Kohl’s has confirmed that it has received offers from two firms looking to acquire the company.
Sycamore, a private equity firm, is looking to pay around $65 per share for Kohl’s, CNBC reported. The news comes shortly after Acacia Research reportedly offered to pay about $64 a share for the department store chain. According to reports, both groups would aim to sell Kohl’s property to raise funds via a partnership with Oak Street Real Estate Capital.
In a public statement on Monday, Kohl’s acknowledged that it received letters of interest from two parties that are looking to acquire the company but said it will not comment on the matters until “it determines it is in the best interests of shareholders to do so.”
“The Kohl’s Board of Directors will determine the course of action that it believes is in the best interests of the Company and its shareholders,” Kohl’s said in a statement. “Shareholders are not required to take any action at this time.”
Shares of Kohl’s were up more than 33% on Monday morning following the news.
In the last few months, Kohl’s has faced mounting investor pressure to make major changes to its business structure to improve profitability and shareholder value.
Just last week, Macellum Advisors GP, LLC, which holds almost 5% of outstanding common shares at Kohl’s, on Tuesday sent an open letter to other shareholders to call out Kohl’s for “mismanaging” the business and “failing to implement necessary operational, financial and strategic improvements.”
The letter said Kohl’s had “produced some of the worst revenue numbers in its retail peer group since the economy began reopening in 2021.”
In response to the letter, Kohl’s said in a statement that it has “continued to engage with Macellum since the settlement” and is “disappointed with the path they have taken and the unfounded speculation in their announcement and letter.”
Macellum is not the only investor to pressure Kohl’s to make changes in recent months.
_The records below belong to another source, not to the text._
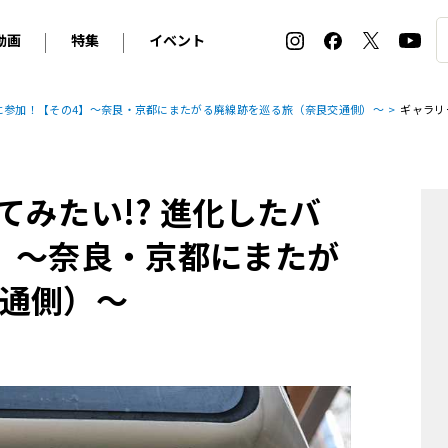
動画
特集
イベント
ィ
BMW
アルピナ
オリジナル動画
2026 サマータイヤ＆ホイール バイヤーズガイド
ル・ボラン カーズ・ミート2026横浜
ーに参加！【その4】～奈良・京都にまたがる廃線跡を巡る旅（奈良交通側）～
ギャラリ
2025-2026 冬 スタッドレス＆ウインタータイヤ バイヤ
SNOW EXPERIENCE in TOGAKUSHI SKI FIE
デス・ベンツ
ポルシェ
フォルクスワーゲン
ホイールカタログ2025-2026冬
EV:LIFE FUTAKO TAMAGAWA 2026
ーヌ
シトロエン
DSオートモビル
ホイールカタログ
EV:LIFE KOBE 2025
みたい!? 進化したバ
ー
ルノー
アバルト
タイヤ特集
ル・ボラン カーズ・ミート2025横浜
ァ・ロメオ
フェラーリ
フィアット
】～奈良・京都にまたが
ルギーニ
マセラティ
アストン・マーティン
通側）～
レー
ケータハム
ジャガー
ローバー
ロータス
マクラーレン
モーガン
ロールス・ロイス
キャデラック
シボレー
テスラ
ヒョンデ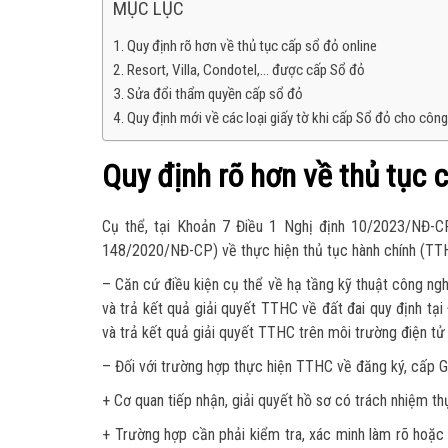
MỤC LỤC
Quy định rõ hơn về thủ tục cấp sổ đỏ online
Resort, Villa, Condotel,… được cấp Sổ đỏ
Sửa đổi thẩm quyền cấp sổ đỏ
Quy định mới về các loại giấy tờ khi cấp Sổ đỏ cho công
Quy định rõ hơn về thủ tục 
Cụ thể, tại Khoản 7 Điều 1 Nghị định 10/2023/NĐ-C
148/2020/NĐ-CP) về thực hiện thủ tục hành chính (TTHC
– Căn cứ điều kiện cụ thể về hạ tầng kỹ thuật công nghệ
và trả kết quả giải quyết TTHC về đất đai quy định tạ
và trả kết quả giải quyết TTHC trên môi trường điện tử
– Đối với trường hợp thực hiện TTHC về đăng ký, cấp G
+ Cơ quan tiếp nhận, giải quyết hồ sơ có trách nhiệm th
+ Trường hợp cần phải kiểm tra, xác minh làm rõ hoặc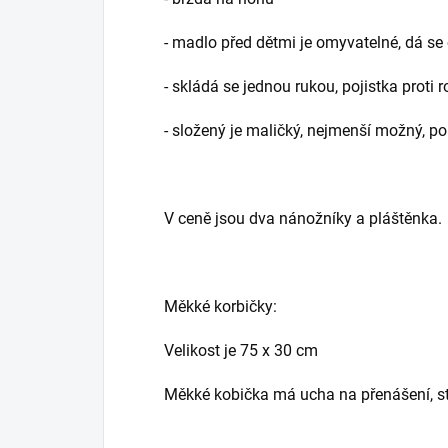
- madlo před dětmi je omyvatelné, dá se 
- skládá se jednou rukou, pojistka proti
- složený je maličký, nejmenší možný, po
V ceně jsou dva nánožníky a pláštěnka.
Měkké korbičky:
Velikost je 75 x 30 cm
Měkké kobička má ucha na přenášení, st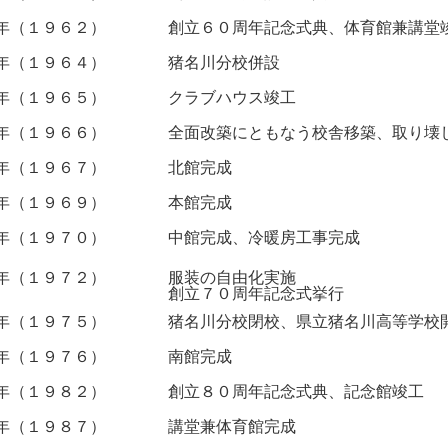
年（１９６２）
創立６０周年記念式典、体育館兼講堂
年（１９６４）
猪名川分校併設
年（１９６５）
クラブハウス竣工
年（１９６６）
全面改築にともなう校舎移築、取り壊
年（１９６７）
北館完成
年（１９６９）
本館完成
年（１９７０）
中館完成、冷暖房工事完成
年（１９７２）
服装の自由化実施
創立７０周年記念式挙行
年（１９７５）
猪名川分校閉校、県立猪名川高等学校
年（１９７６）
南館完成
年（１９８２）
創立８０周年記念式典、記念館竣工
年（１９８７）
講堂兼体育館完成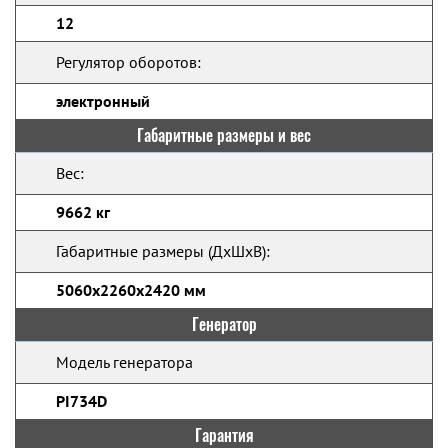
12
Регулятор оборотов:
электронный
Габаритные размеры и вес
Вес:
9662 кг
Габаритные размеры (ДхШхВ):
5060x2260x2420 мм
Генератор
Модель генератора
PI734D
Гарантия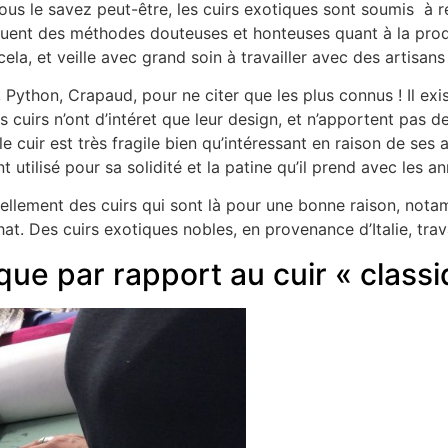
us le savez peut-être, les cuirs exotiques sont soumis à r
iquent des méthodes douteuses et honteuses quant à la prod
, et veille avec grand soin à travailler avec des artisans
 Python, Crapaud, pour ne citer que les plus connus ! Il exis
cuirs n’ont d’intéret que leur design, et n’apportent pas de 
e cuir est très fragile bien qu’intéressant en raison de ses 
utilisé pour sa solidité et la patine qu’il prend avec les an
llement des cuirs qui sont là pour une bonne raison, nota
at. Des cuirs exotiques nobles, en provenance d’Italie, trava
ique par rapport au cuir « class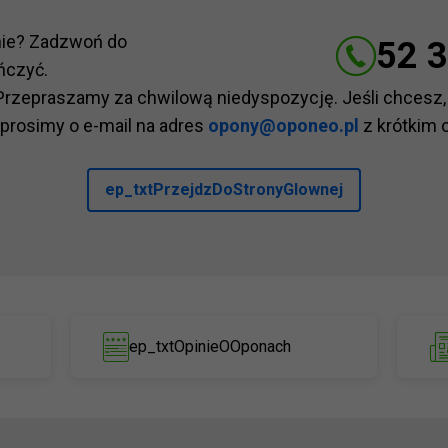
nie? Zadzwoń do
52 3
ńczyć.
Przepraszamy za chwilową niedyspozycję. Jeśli chcesz,
 prosimy o e-mail na adres
opony@oponeo.pl
z krótkim 
ep_txtPrzejdzDoStronyGlownej
ep_txtOpinieOOponach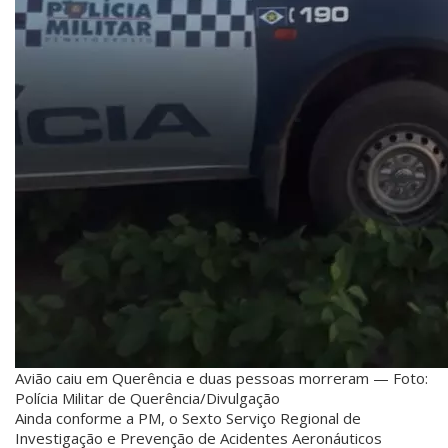
Avião caiu em Querência e duas pessoas morreram — Foto:
Polícia Militar de Querência/Divulgação
Ainda conforme a PM, o Sexto Serviço Regional de
Investigação e Prevenção de Acidentes Aeronáuticos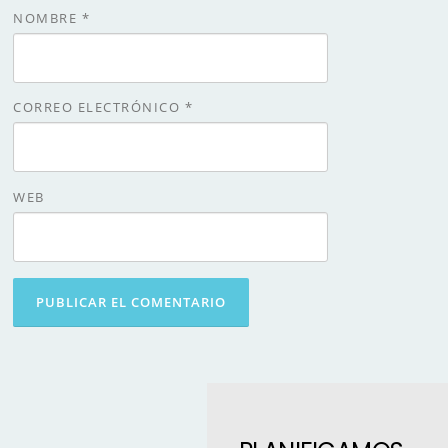
NOMBRE
*
CORREO ELECTRÓNICO
*
WEB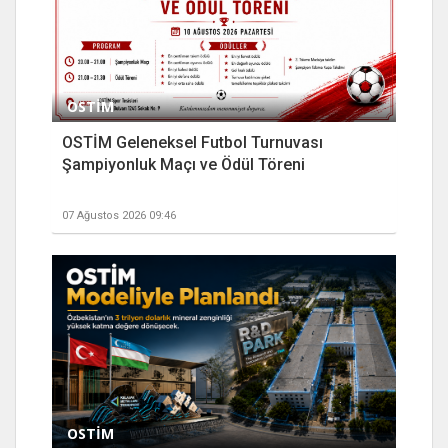
OSTİM
OSTİM Geleneksel Futbol Turnuvası
Şampiyonluk Maçı ve Ödül Töreni
07 Ağustos 2026 09:46
OSTİM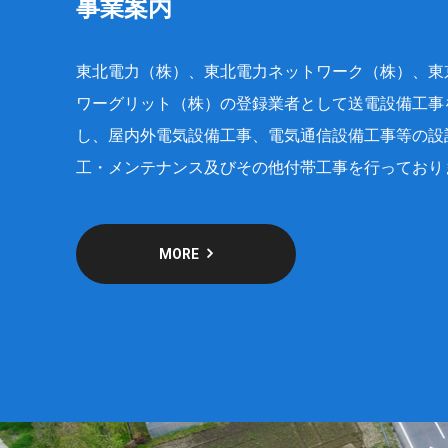
事業案内
東北電力（株）、東北電力ネットワーク（株）、東
ワーグリット（株）の登録業者として送電設備工事
し、屋内外電気設備工事、電気通信設備工事等の設
工・メンテナンス及びその他付帯工事を行っており
MORE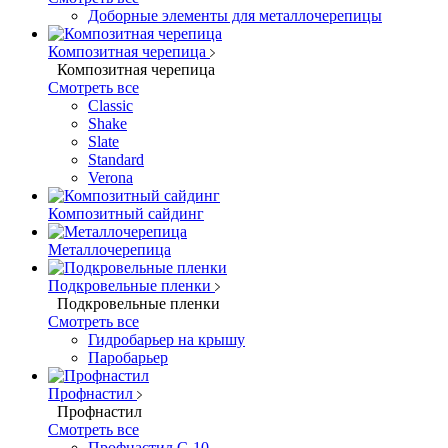
Доборные элементы для металлочерепицы
Композитная черепица
Композитная черепица
Смотреть все
Classic
Shake
Slate
Standard
Verona
Композитный сайдинг
Металлочерепица
Подкровельные пленки
Подкровельные пленки
Смотреть все
Гидробарьер на крышу
Паробарьер
Профнастил
Профнастил
Смотреть все
Профнастил С-10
In early December, investor Engine Capital LP, which owns 1% of outstanding shares at Kohl’s, asked the company to separate its physical store business from its e-commerce business. Engine also asked the company to run a market test to determine how much certain financial sponsors would pay per share for the company.
“Given leadership’s failure to create value through operational excellence and strategic initiatives over long periods of time, it is time for the Board to accept the fact that the public market is not appreciating Kohl’s in its current form,” wrote Engine in the letter. “Even the most patient long-term shareholders cannot be expected to endure the punishing underperformance and perpetual value disconnect seen at Kohl’s.”